Scrape Government Contract Data from SAM.gov (Opportunities + Details)

SAM.gov is the main US government portal for contract opportunities. If you’re building a market intelligence dataset (opportunity titles, NAICS codes, agencies, due dates, attachments, etc.), you’ll usually need to collect:

  • search results (lists of opportunities)
  • detail pages (the full opportunity record)

In this tutorial we’ll build a repeatable dataset builder:

  • fetch results using a stable search URL pattern (configurable)
  • paginate
  • extract opportunity URLs/IDs
  • fetch + parse details
  • export clean JSON and CSV

SAM.gov contract opportunities (we’ll crawl results → then details)
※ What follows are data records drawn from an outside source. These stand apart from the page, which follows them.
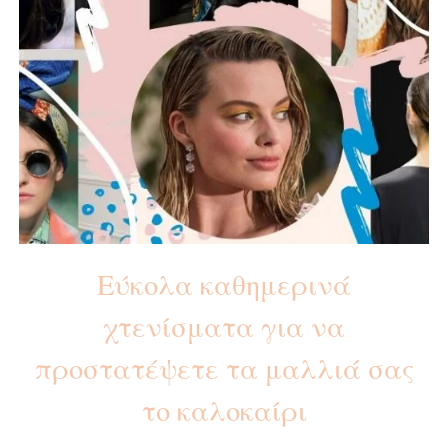
Εύκολα καθημερινά
χτενίσματα για να
προστατέψετε τα μαλλιά σας
το καλοκαίρι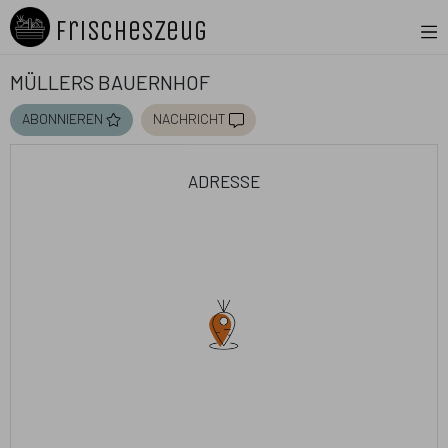
FrischesZeug
Müllers Bauernhof
abonnieren
nachricht
adresse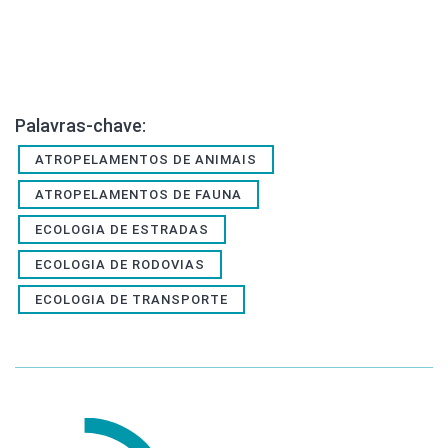
Palavras-chave:
ATROPELAMENTOS DE ANIMAIS
ATROPELAMENTOS DE FAUNA
ECOLOGIA DE ESTRADAS
ECOLOGIA DE RODOVIAS
ECOLOGIA DE TRANSPORTE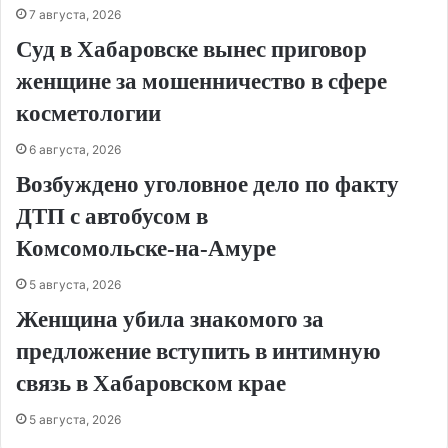
7 августа, 2026
Суд в Хабаровске вынес приговор
женщине за мошенничество в сфере
косметологии
6 августа, 2026
Возбуждено уголовное дело по факту
ДТП с автобусом в
Комсомольске‑на‑Амуре
5 августа, 2026
Женщина убила знакомого за
предложение вступить в интимную
связь в Хабаровском крае
5 августа, 2026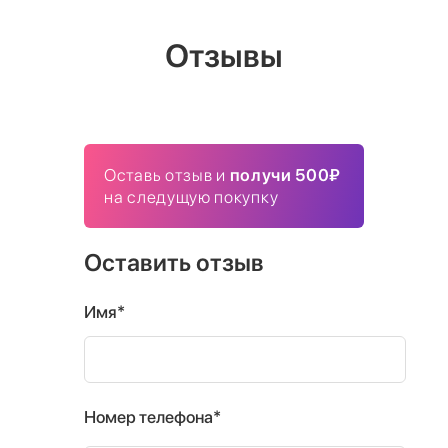
Отзывы
Оставь отзыв и
получи 500₽
на следущую покупку
Оставить отзыв
Имя*
Номер телефона*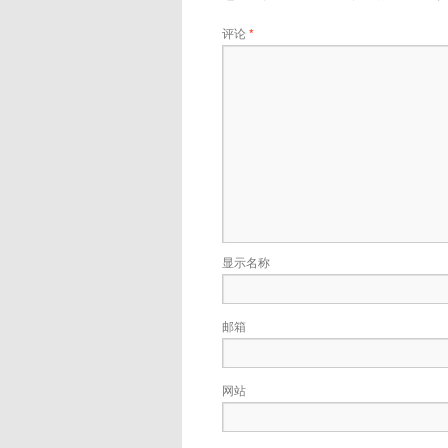
评论
*
显示名称
邮箱
网站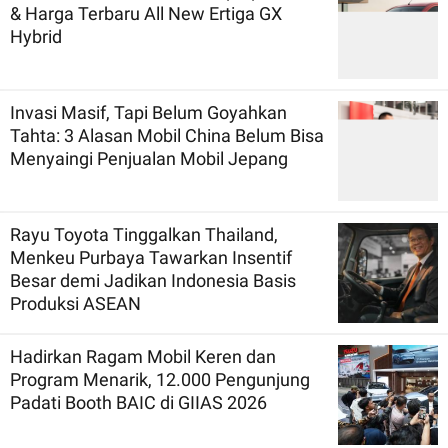
& Harga Terbaru All New Ertiga GX
Hybrid
Invasi Masif, Tapi Belum Goyahkan
Tahta: 3 Alasan Mobil China Belum Bisa
Menyaingi Penjualan Mobil Jepang
Rayu Toyota Tinggalkan Thailand,
Menkeu Purbaya Tawarkan Insentif
Besar demi Jadikan Indonesia Basis
Produksi ASEAN
Hadirkan Ragam Mobil Keren dan
Program Menarik, 12.000 Pengunjung
Padati Booth BAIC di GIIAS 2026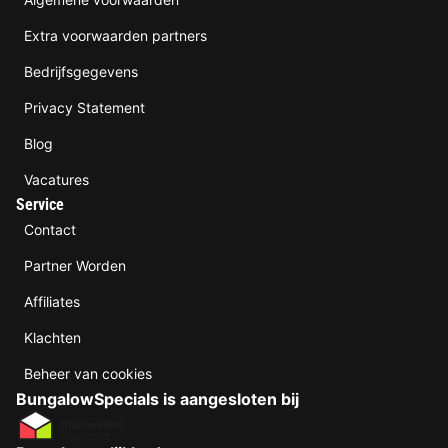
Extra voorwaarden partners
Bedrijfsgegevens
Privacy Statement
Blog
Vacatures
Service
Contact
Partner Worden
Affiliates
Klachten
Beheer van cookies
BungalowSpecials is aangesloten bij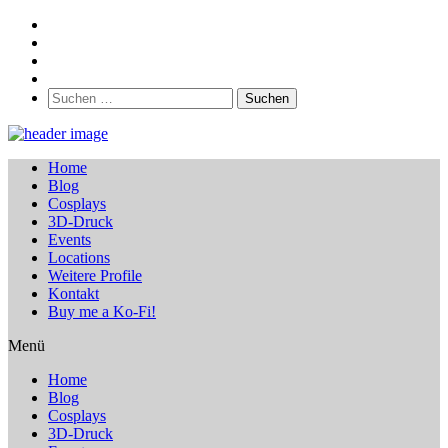
Suchen
nach:
Home
Blog
Cosplays
3D-Druck
Events
Locations
Weitere Profile
Kontakt
Buy me a Ko-Fi!
Menü
Home
Blog
Cosplays
3D-Druck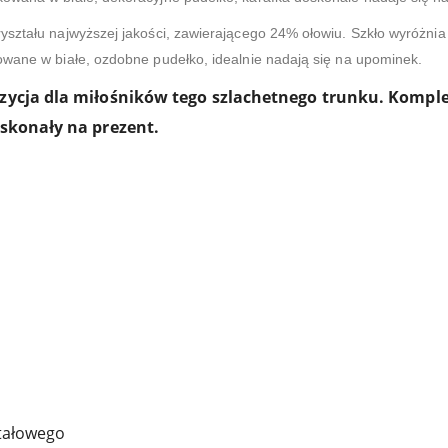
yształu najwyższej jakości, zawierającego 24% ołowiu. Szkło wyróżnia 
owane w białe, ozdobne pudełko, idealnie nadają się na upominek.
zycja dla miłośników tego szlachetnego trunku. Komplet
oskonały na prezent.
ztałowego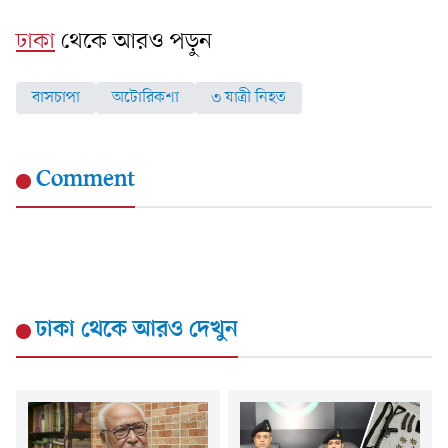
ঢাকা
থেকে আরও পড়ুন
বাসচাপা
অটোরিকশা
৩ যাত্রী নিহত
Comment
ঢাকা
থেকে আরও দেখুন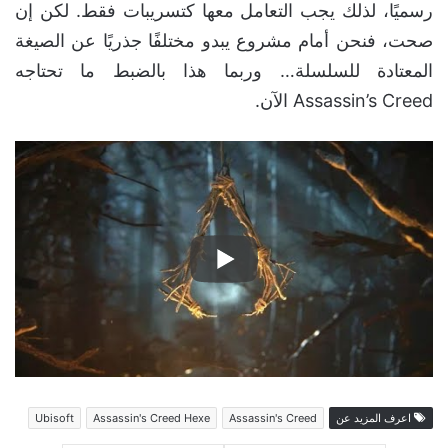
رسميًا، لذلك يجب التعامل معها كتسريبات فقط. لكن إن
صحت، فنحن أمام مشروع يبدو مختلفًا جذريًا عن الصيغة
المعتادة للسلسلة… وربما هذا بالضبط ما تحتاجه
Assassin’s Creed الآن.
اعرف المزيد عن
Assassin's Creed
Assassin's Creed Hexe
Ubisoft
Make SAM.gov collection more reliable with ProxiesAPI

Government portals can be slow and rate-limited. ProxiesAPI can help keep long-running opportunity crawls stable when you’re collecting many pages and detail URLs.
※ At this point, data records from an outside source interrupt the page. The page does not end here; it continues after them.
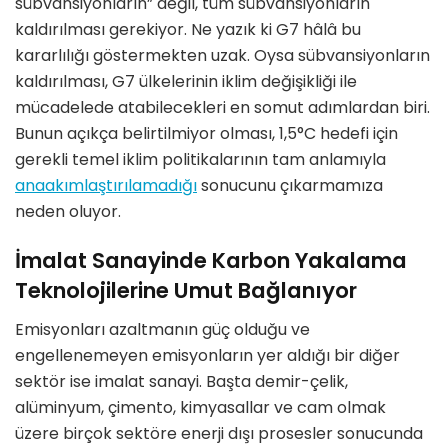
sübvansiyonların” değil, tüm sübvansiyonların
kaldırılması gerekiyor. Ne yazık ki G7 hâlâ bu
kararlılığı göstermekten uzak. Oysa sübvansiyonların
kaldırılması, G7 ülkelerinin iklim değişikliği ile
mücadelede atabilecekleri en somut adımlardan biri.
Bunun açıkça belirtilmiyor olması, 1,5°C hedefi için
gerekli temel iklim politikalarının tam anlamıyla
anaakımlaştırılamadığı
sonucunu çıkarmamıza
neden oluyor.
İmalat Sanayinde Karbon Yakalama
Teknolojilerine Umut Bağlanıyor
Emisyonları azaltmanın güç olduğu ve
engellenemeyen emisyonların yer aldığı bir diğer
sektör ise imalat sanayi. Başta demir-çelik,
alüminyum, çimento, kimyasallar ve cam olmak
üzere birçok sektöre enerji dışı prosesler sonucunda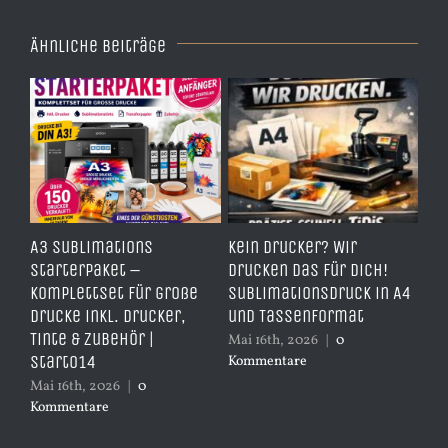
Ähnliche Beiträge
e
A3 Sublimations
Kein Drucker? Wir
TD
,
Starterpaket –
drucken das für dich!
Er
Komplettset für große
Sublimationsdruck in A4
– 
Drucke inkl. Drucker,
und Tassenformat
er
Tinte & Zubehör |
Mai 16th, 2026
|
0
Apr
Start014
Kommentare
Ko
Mai 16th, 2026
|
0
Kommentare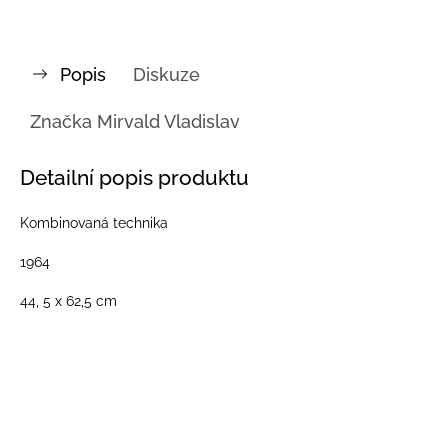
Popis
Diskuze
Značka
Mirvald Vladislav
Detailní popis produktu
Kombinovaná technika
1964
44, 5 x 62,5 cm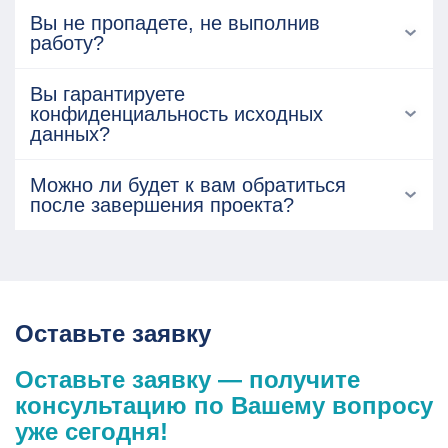
Вы не пропадете, не выполнив
работу?
Вы гарантируете
конфиденциальность исходных
данных?
Можно ли будет к вам обратиться
после завершения проекта?
Оставьте заявку
Оставьте заявку — получите
консультацию по Вашему вопросу
уже сегодня!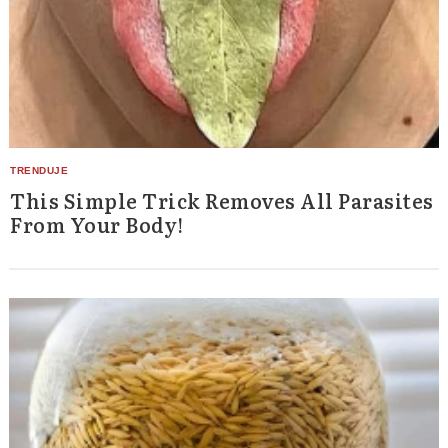
Search
for:
This Simple Trick Removes All Parasites
From Your Body!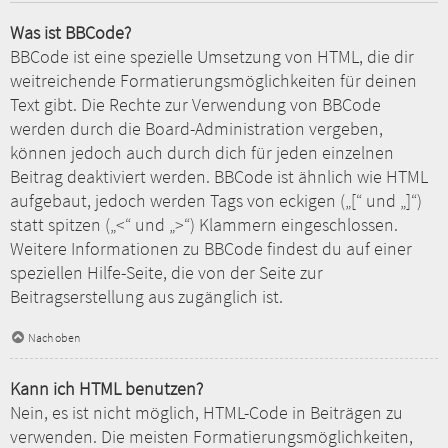
Was ist BBCode?
BBCode ist eine spezielle Umsetzung von HTML, die dir
weitreichende Formatierungsmöglichkeiten für deinen
Text gibt. Die Rechte zur Verwendung von BBCode
werden durch die Board-Administration vergeben,
können jedoch auch durch dich für jeden einzelnen
Beitrag deaktiviert werden. BBCode ist ähnlich wie HTML
aufgebaut, jedoch werden Tags von eckigen („[“ und „]“)
statt spitzen („<“ und „>“) Klammern eingeschlossen.
Weitere Informationen zu BBCode findest du auf einer
speziellen Hilfe-Seite, die von der Seite zur
Beitragserstellung aus zugänglich ist.
Nach oben
Kann ich HTML benutzen?
Nein, es ist nicht möglich, HTML-Code in Beiträgen zu
verwenden. Die meisten Formatierungsmöglichkeiten,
A reality check: SAM.gov has APIs (use them if you can)

Before scraping, check whether your use case can use official APIs.

Scraping is still useful when:

  • you need fields not exposed in the API
  • you’re prototyping quickly
  • you need to validate UI-visible data

But if the API works for your requirements, it’ll be more stable long-term.

This guide focuses on building a scraping pipeline that you can adapt, not on promising permanence.


Setup

python3 -m venv .venv
source .venv/bin/activate
pip install requests beautifulsoup4 lxml tenacity

Step 1: Networking layer (timeouts + retries)

import random
import time
from dataclasses import dataclass

import requests
from tenacity import retry, stop_after_attempt, wait_exponential, retry_if_exception_type

TIMEOUT = (10, 40)

DEFAULT_HEADERS = {
    "User-Agent": (
        "Mozilla/5.0 (Macintosh; Intel Mac OS X 10_15_7) "
        "AppleWebKit/537.36 (KHTML, like Gecko) "
        "Chrome/124.0.0.0 Safari/537.36"
    ),
    "Accept": "text/html,application/xhtml+xml,application/xml;q=0.9,*/*;q=0.8",
    "Accept-Language": "en-US,en;q=0.9",
}


class FetchError(Exception):
    pass


@dataclass
class FetchResult:
    url: str
    status_code: int
    text: str


@retry(
    reraise=True,
    stop=stop_after_attempt(5),
    wait=wait_exponential(multiplier=1, min=1, max=30),
    retry=retry_if_exception_type(FetchError),
)
def fetch_html(session: requests.Session, url: str) -> FetchResult:
    r = session.get(url, headers=DEFAULT_HEADERS, timeout=TIMEOUT)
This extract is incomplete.